(Dataset entries)
=== Section Start ===
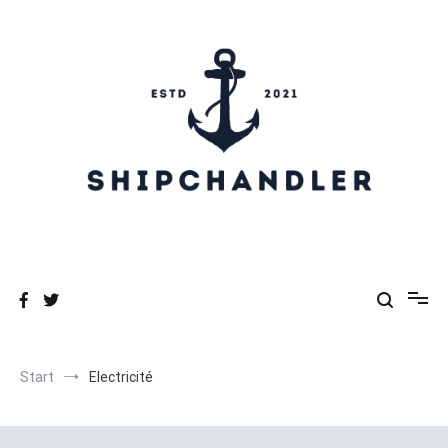
Zum
Inhalt
springen
Shipchandler
Start
Electricité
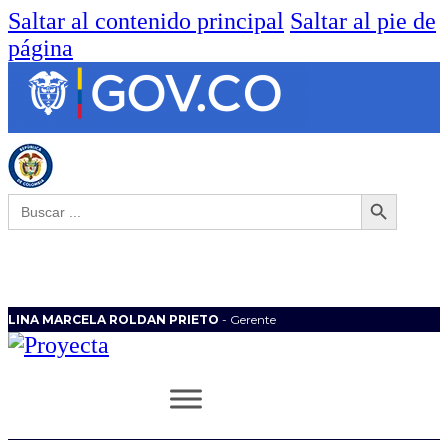
Saltar al contenido principal
Saltar al pie de
página
Botón de búsqueda
Buscar:
LINA MARCELA ROLDAN PRIETO
- Gerente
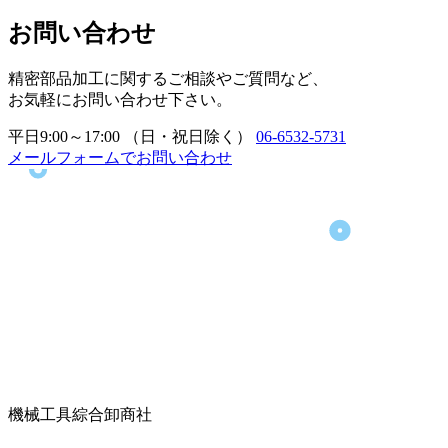
お問い合わせ
精密部品加工に関するご相談やご質問など、
お気軽にお問い合わせ下さい。
平日9:00～17:00 （日・祝日除く）
06-6532-5731
メールフォームでお問い合わせ
機械工具綜合卸商社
=== Section End ===
= Work request =
Repeat each line word for word, from the one with "Saltar al contenido principal" down to the last line of the data, and keep the pictures out of it.

= Task answer =
Saltar al contenido principal
Saltar al pie de
página
Botón de búsqueda
Buscar:
LINA MARCELA ROLDAN PRIETO
- Gerente
お問い合わせ
精密部品加工に関するご相談やご質問など、
お気軽にお問い合わせ下さい。
平日9:00～17:00 （日・祝日除く）
06-6532-5731
メールフォームでお問い合わせ
機械工具綜合卸商社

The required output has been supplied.